Start of Recorded information

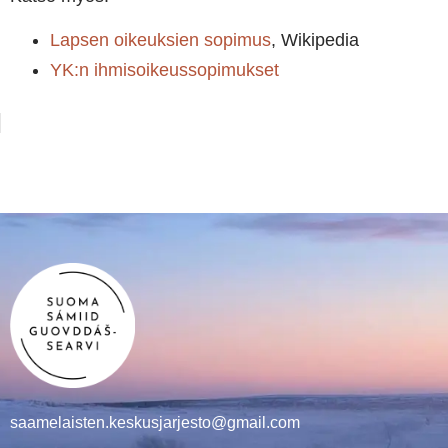
Lapsen oikeuksien sopimus
, Wikipedia
YK:n ihmisoikeussopimukset
saamelaisten.keskusjarjesto@gmail.com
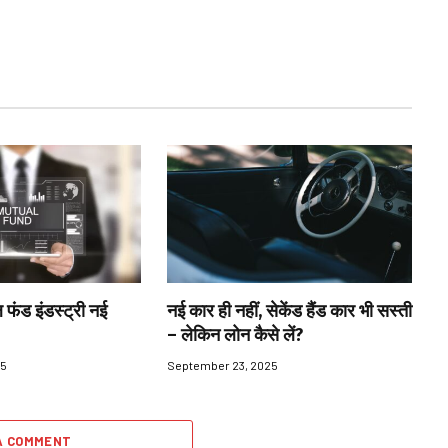
 फंड इंडस्ट्री नई
नई कार ही नहीं, सेकेंड हैंड कार भी सस्ती
– लेकिन लोन कैसे लें?
25
September 23, 2025
A COMMENT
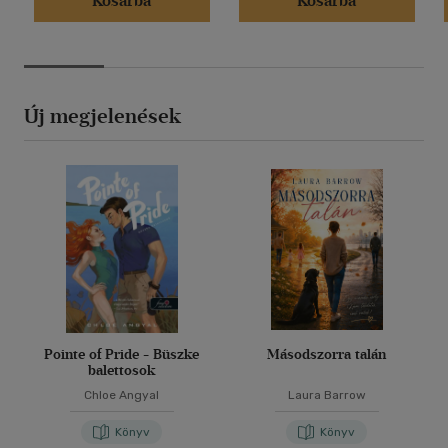
Kosárba
Kosárba
Új megjelenések
Pointe of Pride - Büszke
Másodszorra talán
balettosok
Chloe Angyal
Laura Barrow
Könyv
Könyv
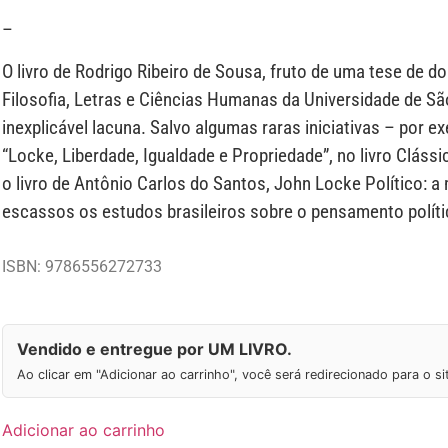
–
O livro de Rodrigo Ribeiro de Sousa, fruto de uma tese de 
Filosofia, Letras e Ciências Humanas da Universidade de S
inexplicável lacuna. Salvo algumas raras iniciativas – por ex
“Locke, Liberdade, Igualdade e Propriedade”, no livro Cláss
o livro de Antônio Carlos do Santos, John Locke Político: a
escassos os estudos brasileiros sobre o pensamento polít
ISBN: 9786556272733
Vendido e entregue por UM LIVRO.
Ao clicar em "Adicionar ao carrinho", você será redirecionado para o s
Adicionar ao carrinho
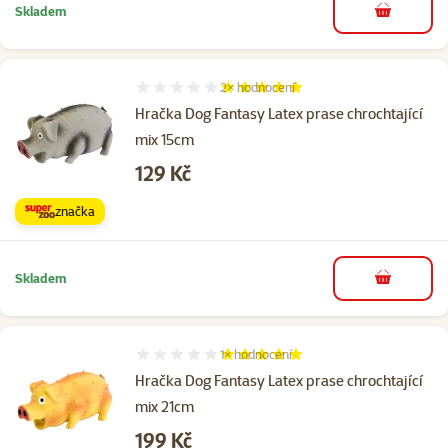
Skladem
do košíku
2×
hodnocení
Hodnocení 100%, počet hodnocení: 2
Hračka Dog Fantasy Latex prase chrochtající
mix 15cm
Cena
129 Kč
značka
Skladem
do košíku
1×
hodnocení
Hodnocení 100%, počet hodnocení: 1
Hračka Dog Fantasy Latex prase chrochtající
mix 21cm
Cena
199 Kč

End of Recorded information

Task item. The lines to return are those in the entries above that hold "počet".

Exercise output.
Hodnocení 100%, počet hodnocení: 2
Hodnocení 100%, počet hodnocení: 1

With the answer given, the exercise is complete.